Apikoğlu was founded in Kayseri in 1910 by ethnic Armenian Krikor Apikoğlu (1878–1945). Apikoğlu moved its base of operations to Istanbul in 1920, opening its production facility in a neighborhood of the Maltepe suburb called İdealtepe. The company's headquarters occupied the lower level of the family's home, limiting their domicile to the upper levels.

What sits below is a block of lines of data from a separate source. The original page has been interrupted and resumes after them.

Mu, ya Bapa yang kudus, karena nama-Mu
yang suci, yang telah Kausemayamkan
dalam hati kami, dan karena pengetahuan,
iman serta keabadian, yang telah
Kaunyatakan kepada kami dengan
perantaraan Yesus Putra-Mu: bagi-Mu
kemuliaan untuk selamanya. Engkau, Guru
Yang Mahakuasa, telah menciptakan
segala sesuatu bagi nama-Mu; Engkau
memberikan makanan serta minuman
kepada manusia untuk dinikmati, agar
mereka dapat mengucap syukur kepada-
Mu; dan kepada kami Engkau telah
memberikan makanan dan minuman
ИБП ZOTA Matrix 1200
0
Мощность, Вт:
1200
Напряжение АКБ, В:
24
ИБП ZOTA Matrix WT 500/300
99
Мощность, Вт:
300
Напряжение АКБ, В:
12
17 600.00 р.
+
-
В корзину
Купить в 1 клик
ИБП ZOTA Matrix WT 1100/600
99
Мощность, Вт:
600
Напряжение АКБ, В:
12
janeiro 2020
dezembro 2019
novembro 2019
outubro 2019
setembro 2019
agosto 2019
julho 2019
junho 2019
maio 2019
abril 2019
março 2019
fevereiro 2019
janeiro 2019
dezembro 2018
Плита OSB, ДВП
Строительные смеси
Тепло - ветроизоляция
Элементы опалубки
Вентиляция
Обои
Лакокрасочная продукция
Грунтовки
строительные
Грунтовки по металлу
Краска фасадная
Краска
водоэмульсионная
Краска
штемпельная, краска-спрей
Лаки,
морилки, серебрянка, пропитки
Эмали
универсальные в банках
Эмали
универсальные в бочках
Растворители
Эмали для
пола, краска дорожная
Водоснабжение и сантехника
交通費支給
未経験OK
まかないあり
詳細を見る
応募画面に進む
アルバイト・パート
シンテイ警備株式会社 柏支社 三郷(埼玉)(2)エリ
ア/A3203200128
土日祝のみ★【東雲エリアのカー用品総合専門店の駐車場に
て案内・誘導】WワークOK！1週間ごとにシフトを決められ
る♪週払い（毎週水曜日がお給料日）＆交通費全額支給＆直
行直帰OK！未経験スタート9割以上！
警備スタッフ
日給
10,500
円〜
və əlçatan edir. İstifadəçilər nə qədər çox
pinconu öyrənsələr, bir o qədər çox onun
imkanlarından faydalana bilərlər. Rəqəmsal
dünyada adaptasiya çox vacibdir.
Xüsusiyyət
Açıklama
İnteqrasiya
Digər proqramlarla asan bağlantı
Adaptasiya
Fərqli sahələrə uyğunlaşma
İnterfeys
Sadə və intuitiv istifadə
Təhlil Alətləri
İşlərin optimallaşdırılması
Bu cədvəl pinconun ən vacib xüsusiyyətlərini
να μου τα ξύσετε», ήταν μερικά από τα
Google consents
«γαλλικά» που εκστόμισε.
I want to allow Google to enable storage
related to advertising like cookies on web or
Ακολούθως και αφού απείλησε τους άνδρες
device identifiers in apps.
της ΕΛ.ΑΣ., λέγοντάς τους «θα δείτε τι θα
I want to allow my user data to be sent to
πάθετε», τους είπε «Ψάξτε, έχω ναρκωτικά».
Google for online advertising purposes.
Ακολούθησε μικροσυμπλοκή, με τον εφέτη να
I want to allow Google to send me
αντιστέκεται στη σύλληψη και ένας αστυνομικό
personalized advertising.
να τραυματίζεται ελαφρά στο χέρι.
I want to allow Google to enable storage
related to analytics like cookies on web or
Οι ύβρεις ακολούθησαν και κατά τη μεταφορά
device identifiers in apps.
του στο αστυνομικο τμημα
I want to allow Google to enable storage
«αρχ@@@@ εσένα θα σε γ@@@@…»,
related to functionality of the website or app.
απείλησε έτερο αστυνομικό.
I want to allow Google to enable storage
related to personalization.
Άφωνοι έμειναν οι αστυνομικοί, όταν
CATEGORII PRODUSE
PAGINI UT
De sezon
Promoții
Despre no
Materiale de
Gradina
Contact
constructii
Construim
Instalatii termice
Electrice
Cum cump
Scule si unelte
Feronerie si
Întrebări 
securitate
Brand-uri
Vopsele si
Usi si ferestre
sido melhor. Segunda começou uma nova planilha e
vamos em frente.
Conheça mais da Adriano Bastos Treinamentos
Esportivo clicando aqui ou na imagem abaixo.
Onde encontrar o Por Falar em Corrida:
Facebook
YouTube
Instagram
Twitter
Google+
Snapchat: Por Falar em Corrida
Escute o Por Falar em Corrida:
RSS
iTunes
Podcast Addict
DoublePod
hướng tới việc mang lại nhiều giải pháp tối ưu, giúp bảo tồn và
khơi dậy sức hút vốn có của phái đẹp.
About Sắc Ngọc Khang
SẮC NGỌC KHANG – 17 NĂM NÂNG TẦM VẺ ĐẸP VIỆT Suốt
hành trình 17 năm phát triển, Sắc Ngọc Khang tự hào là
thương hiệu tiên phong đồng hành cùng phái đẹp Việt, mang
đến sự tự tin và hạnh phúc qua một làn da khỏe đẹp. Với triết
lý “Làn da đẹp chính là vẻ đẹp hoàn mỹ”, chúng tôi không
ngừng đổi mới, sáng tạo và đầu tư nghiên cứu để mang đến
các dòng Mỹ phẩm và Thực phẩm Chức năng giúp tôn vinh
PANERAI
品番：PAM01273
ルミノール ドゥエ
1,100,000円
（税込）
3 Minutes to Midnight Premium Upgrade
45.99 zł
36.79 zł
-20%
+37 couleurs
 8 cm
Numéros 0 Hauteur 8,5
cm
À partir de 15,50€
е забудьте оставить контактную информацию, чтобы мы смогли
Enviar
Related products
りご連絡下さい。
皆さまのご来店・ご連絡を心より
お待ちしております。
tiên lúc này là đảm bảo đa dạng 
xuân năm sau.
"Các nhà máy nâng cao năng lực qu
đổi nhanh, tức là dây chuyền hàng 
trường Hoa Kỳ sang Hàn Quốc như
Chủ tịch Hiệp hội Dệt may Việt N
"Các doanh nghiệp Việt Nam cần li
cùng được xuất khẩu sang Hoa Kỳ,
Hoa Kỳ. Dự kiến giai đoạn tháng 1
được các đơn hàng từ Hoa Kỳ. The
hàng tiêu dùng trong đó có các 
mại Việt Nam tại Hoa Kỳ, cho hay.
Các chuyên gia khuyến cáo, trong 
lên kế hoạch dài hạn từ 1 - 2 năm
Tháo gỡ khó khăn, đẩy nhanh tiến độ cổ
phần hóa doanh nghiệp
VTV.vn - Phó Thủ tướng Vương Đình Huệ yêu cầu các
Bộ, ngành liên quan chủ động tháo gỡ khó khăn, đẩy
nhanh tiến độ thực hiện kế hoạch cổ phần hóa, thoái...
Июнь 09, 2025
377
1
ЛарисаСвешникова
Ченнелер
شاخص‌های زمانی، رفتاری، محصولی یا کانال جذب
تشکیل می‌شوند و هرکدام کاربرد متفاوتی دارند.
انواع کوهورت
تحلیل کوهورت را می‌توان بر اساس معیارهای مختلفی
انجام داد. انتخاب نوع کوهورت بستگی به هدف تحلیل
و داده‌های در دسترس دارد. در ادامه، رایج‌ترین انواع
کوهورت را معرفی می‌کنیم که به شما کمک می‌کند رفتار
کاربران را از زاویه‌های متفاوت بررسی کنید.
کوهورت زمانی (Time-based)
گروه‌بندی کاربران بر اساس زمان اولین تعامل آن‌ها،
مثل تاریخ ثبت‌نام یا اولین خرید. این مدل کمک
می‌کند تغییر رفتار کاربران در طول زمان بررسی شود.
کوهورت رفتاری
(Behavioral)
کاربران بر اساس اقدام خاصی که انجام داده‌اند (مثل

==The brothers take charge==
As business expanded, the company eventually outgrew the Maltepe facility, subsequently moving its manufacturing operations to Alibeyköy. The factory in Alibeyköy was managed by brothers, Agop and Hayk Apikoğlu. This is when the company began doing business as (dba) Apikoğlu Brothers. Apikoğlu Brothers was soon selling its products throughout Turkey.

===Innovations===
Efforts to meet the increasing national demand spawned an innovation, Apikoğlu Brothers was able to incorporate from the 1960s. Their patented system made it possible to produce marketable halal meats directly from the slaughterhouse. The technique had the cow dangling upside down so that when the cow was slaughtered, the blood could easily flow out of its body. The technique had never been practiced in the manufacturing of foodstuffs and the precedent quickly became standard practice throughout Turkey, and eventually the entire meat packing industry. In order to supply the increasing needs of national demand, Apikoğlu Brothers increased its workforce to 200 people in 1987. They also purchased a 45000 m2 modern facility in Tuzla. As of 2013, Apikoğlu Brothers are continuing their manufacturing operations from the Tuzla facilities, with no indications that Tuzla operations will discontinue at any time in the near future.

==Legacy==
In the 2009 book: Markaların Öyküsü, (English translation: The History of Brands) Apikoğlu is described as one of "the 304 most famous brands in the world". This designation preceded the Apikoğlu Brothers celebration of 100 continuous years in operation on its 2010 anniversary.

The Apikoğlu Brothers were mentioned in Nobel Prize winning author Orhan Pamuk's book Istanbul: Memories of a City.

==Awards==
Apikoğlu Brothers received the Altın Marka Award for two consecutive years (2005-06).